Belgique Kim De Gelder a pour la première fois présenté ses excuses aux proches des victimes de la crèche Fabeltjesland de Termonde, jeudi après-midi devant la cour d'assises de Flandre orientale.

"Je veux présenter mes excuses pour ce qui s'est produit", a déclaré l'accusé après une longue hésitation. Kim De Gelder a pris la parole après le témoignage de l'équipe d'intervention. "Je voudrais essayer d'expliquer tout ce qui s'est passé", a-t-il dit en balbutiant. "Je veux expliquer que... (silence de près d'une minute)... trouvez-vous bien si j'essaie encore, aujourd'hui ou demain, d'expliquer ce qui s'est passé?"

A propos de la crèche?, lui demande le président. "Oui.
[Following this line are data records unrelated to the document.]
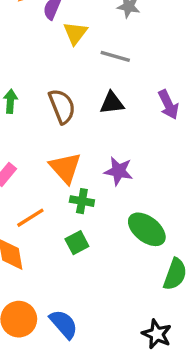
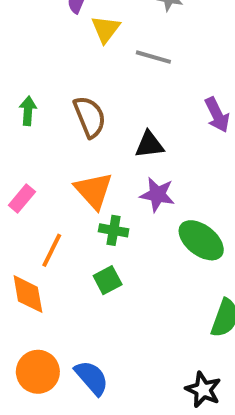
black triangle: (112, 103) -> (149, 145), moved
orange line: (30, 218) -> (52, 250), turned -32
green ellipse: (147, 229) -> (201, 240), moved

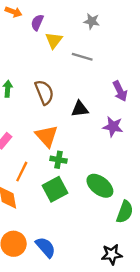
purple star: (157, 194) -> (113, 127), moved
green ellipse: (201, 240) -> (100, 186), moved
green square: (108, 280) -> (55, 189), size x1.5
black star: (203, 390) -> (112, 254), turned -30

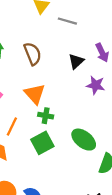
black triangle: (80, 109) -> (76, 61), moved, turned -35

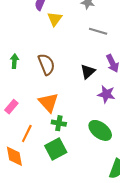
gray line: (67, 21) -> (98, 31), moved
green ellipse: (84, 140) -> (100, 130), moved

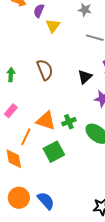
green arrow: (14, 61) -> (11, 75), moved
orange triangle: (48, 103) -> (46, 121), moved, turned -30
green cross: (59, 123) -> (69, 122), moved, turned -32

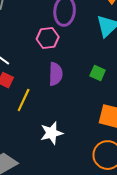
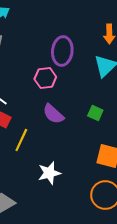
purple semicircle: (56, 74) -> (53, 114), turned 130

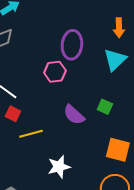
purple semicircle: (53, 114) -> (74, 115), moved
yellow line: (21, 140) -> (31, 134), turned 50

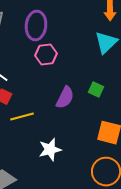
purple ellipse: (72, 45) -> (36, 26), moved
purple semicircle: (74, 115) -> (65, 98), turned -105

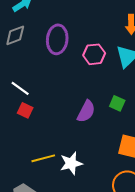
pink hexagon: (46, 55) -> (94, 54), moved
yellow line: (22, 117) -> (43, 158), moved

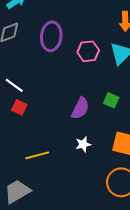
white star: (71, 163) -> (83, 144), moved, size x0.7

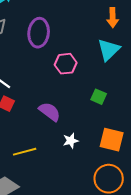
pink hexagon: (88, 51) -> (66, 64), moved
purple semicircle: (80, 108) -> (50, 112), moved, turned -80

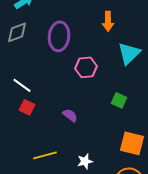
orange arrow: (113, 18) -> (108, 21), moved
purple semicircle: (50, 112) -> (70, 115), size x0.7
white star: (71, 141) -> (85, 161), moved

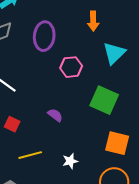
green square: (119, 100) -> (104, 100), size x1.8
red square: (27, 107) -> (12, 124), moved

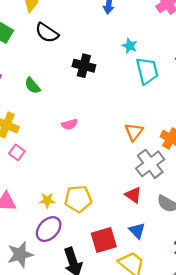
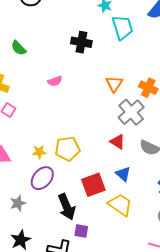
black cross: (84, 66) -> (81, 42), moved
gray star: (20, 255) -> (18, 203), size x0.7

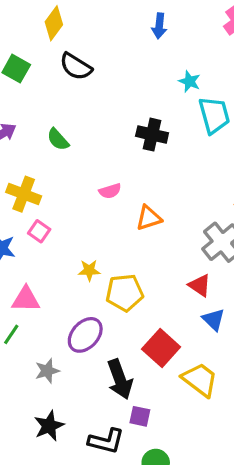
orange triangle: (114, 84) -> (149, 218), moved, turned 36
yellow star: (39, 152) -> (89, 270), moved
blue triangle: (123, 174) -> (214, 319), moved
red square: (93, 185) -> (161, 348), turned -30

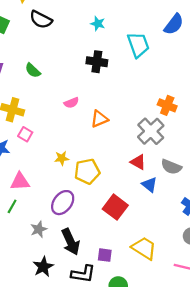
cyan star: (189, 81) -> (98, 24), moved
black arrow: (120, 379) -> (71, 242), moved
yellow trapezoid: (200, 380) -> (144, 248), moved

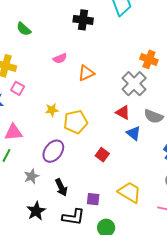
red square: (115, 207) -> (102, 155), size x0.6
black arrow: (71, 242) -> (61, 187), size x0.7

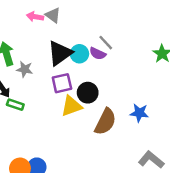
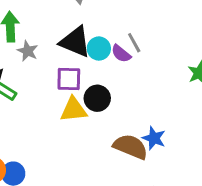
black triangle: (60, 53) -> (75, 42), turned 44
brown semicircle: (105, 122) -> (131, 147), moved, turned -108

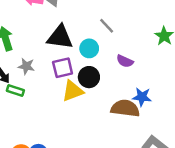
cyan circle: (99, 49) -> (89, 48), moved
gray star: (28, 51) -> (26, 66), moved
purple semicircle: (121, 54) -> (125, 61), moved

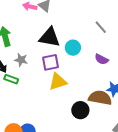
gray line: (107, 26) -> (101, 27), moved
black circle: (89, 77) -> (80, 110), moved

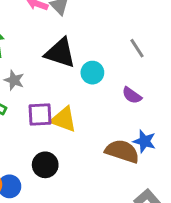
purple square: (51, 62) -> (40, 115), moved
yellow triangle: (58, 82) -> (64, 119), turned 30
black circle: (80, 110) -> (45, 165), moved

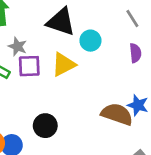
purple semicircle: (132, 95) -> (135, 53), moved, turned -132
purple square: (40, 115) -> (29, 66), moved
yellow triangle: (64, 119) -> (64, 64), moved, turned -48

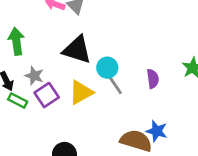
gray line: (132, 19) -> (116, 86), moved
purple square: (29, 66) -> (47, 95), turned -30

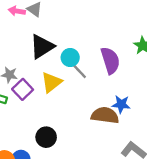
black triangle: (77, 50) -> (42, 47), turned -40
purple semicircle: (153, 79) -> (110, 60), size x1.6

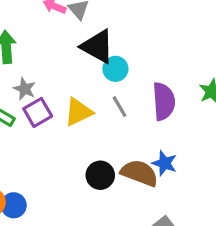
black triangle: (42, 47) -> (97, 46), moved, turned 48
cyan circle: (70, 57) -> (115, 69), moved
black circle: (46, 137) -> (100, 175), moved

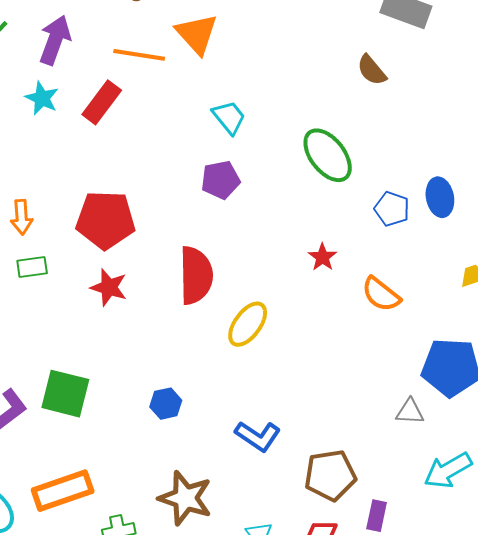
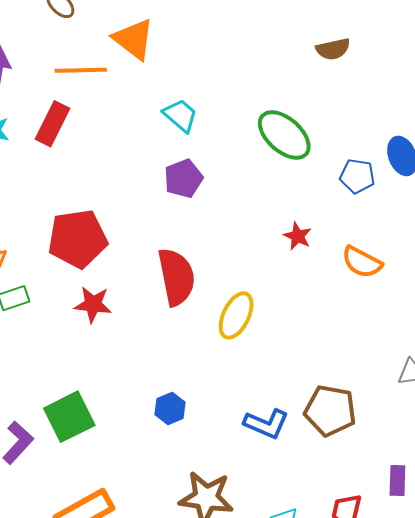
brown semicircle: (372, 70) -> (333, 49), moved, turned -52
green square: (65, 394) -> (69, 417), turned -30
brown pentagon: (330, 475) -> (330, 411), moved, turned 30

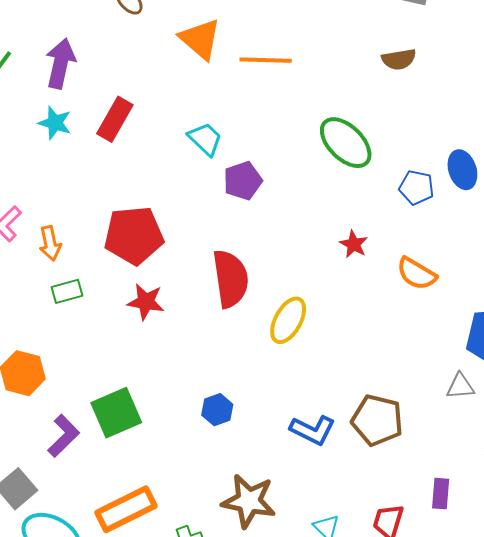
orange line: (81, 70) -> (266, 60), moved
cyan trapezoid: (180, 115) -> (205, 139), moved

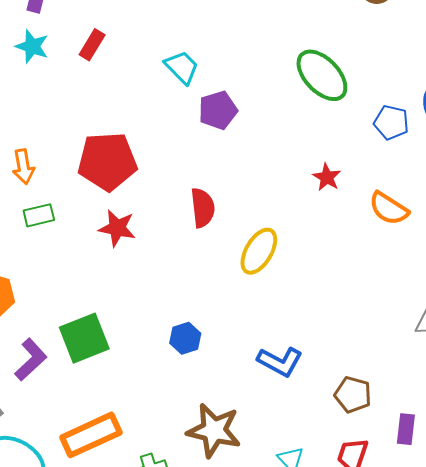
red rectangle: (115, 119) -> (92, 45), size x0.7
red semicircle: (231, 279) -> (203, 208), size x0.7
brown pentagon: (377, 420) -> (353, 395), moved, size x0.7

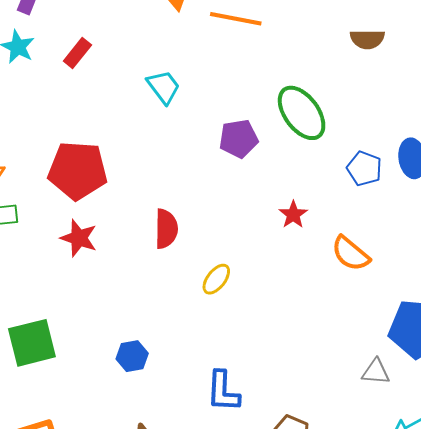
purple pentagon: (218, 110) -> (239, 139), moved
yellow ellipse: (259, 251) -> (216, 279), size x0.7
blue L-shape: (280, 362) -> (223, 391), turned 57

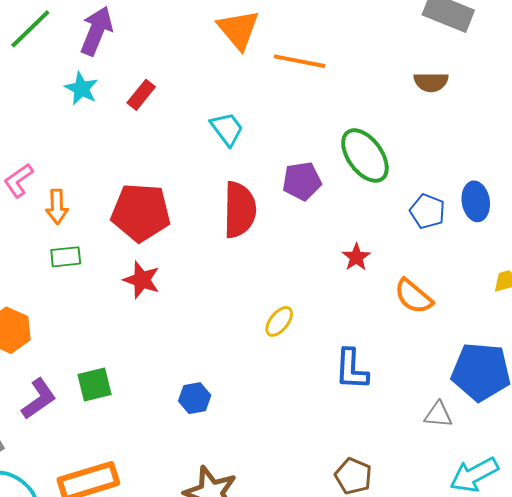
red semicircle: (166, 229) -> (240, 210), moved, size x1.4
green square: (32, 343) -> (95, 385), size x0.7
blue L-shape: (223, 391) -> (352, 369), moved

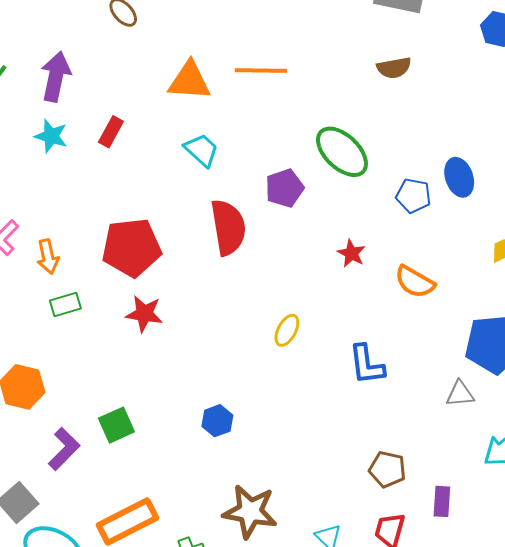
orange triangle: (238, 30) -> (189, 81), moved, turned -36

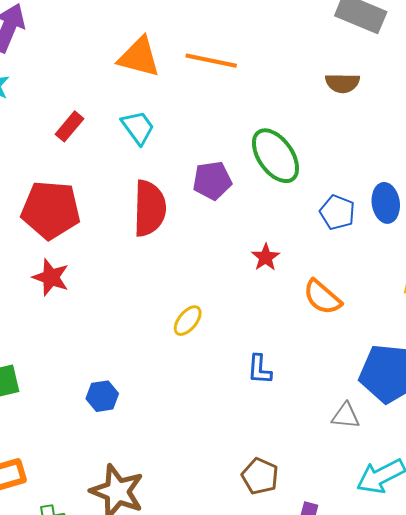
red rectangle: (111, 132) -> (70, 126), moved
blue L-shape: (367, 365) -> (259, 369), size x0.7

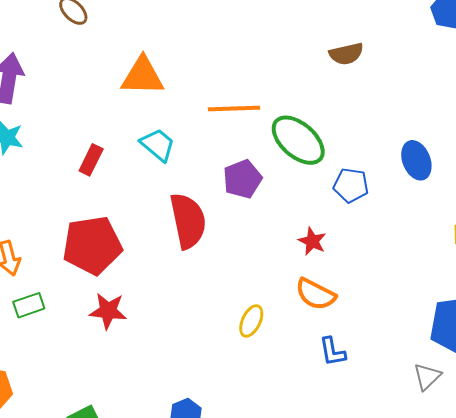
orange line: (211, 61) -> (234, 109), moved
blue pentagon: (337, 212) -> (351, 185), moved
orange semicircle: (322, 297) -> (316, 294), moved
gray triangle: (346, 416) -> (427, 377), turned -36

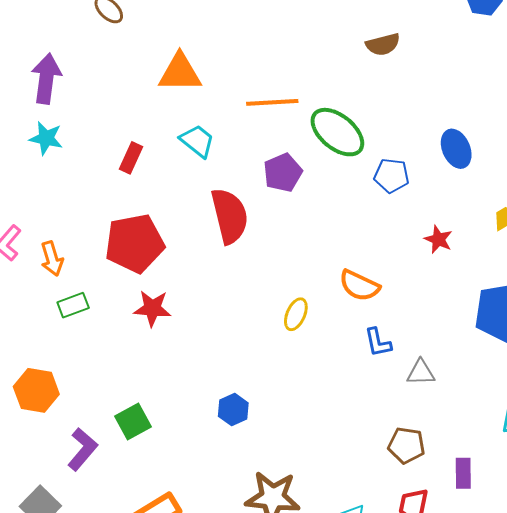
red star: (312, 241) -> (438, 239), moved
gray triangle: (427, 377) -> (421, 372), moved, turned 44

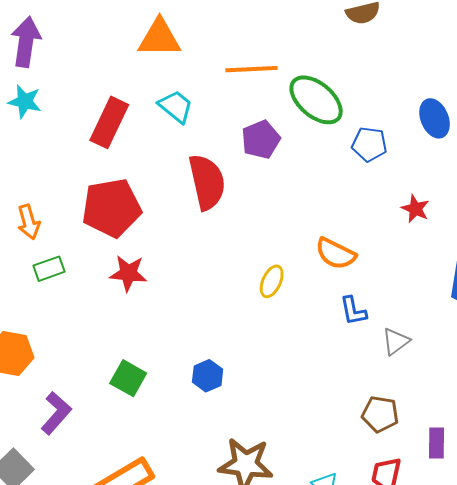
red rectangle: (131, 158) -> (109, 122), size x1.6
gray triangle: (421, 372) -> (396, 341), turned -36
green square: (133, 422) -> (128, 378), moved, turned -33

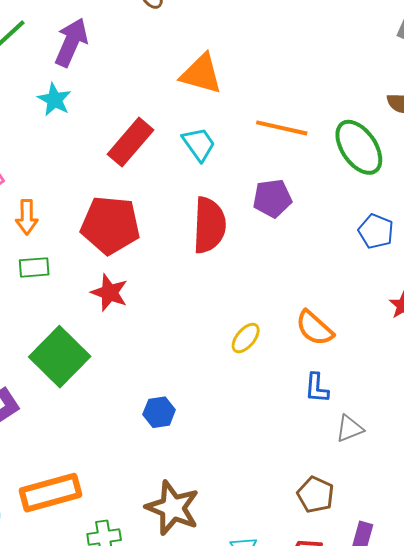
green ellipse: (316, 100) -> (359, 147), moved
green square: (128, 378) -> (60, 357), moved, size x1.6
Je doute encore trop de mes capacités à répondre à la question de ce qui s'est passé. Je veux maintenant, maintenant que j'ai la chance de le faire, présenter mes excuses pour tout ce qui s'est passé. C'est ce que je veux dire aux proches. J'attendrai demain", a conclu Kim De Gelder.

Avant l'intervention de l'accusé, l'avocat général Yves Van Den Berge avait demandé à l'équipe d'intervention s'il était possible que l'accusé ait commis les faits sous l'emprise de la panique. "Dans la salle de jeu des bébés, y avait-il assez d'espace pour sortir, sans devoir poignarder des gens ou leur donner des coups de pied?"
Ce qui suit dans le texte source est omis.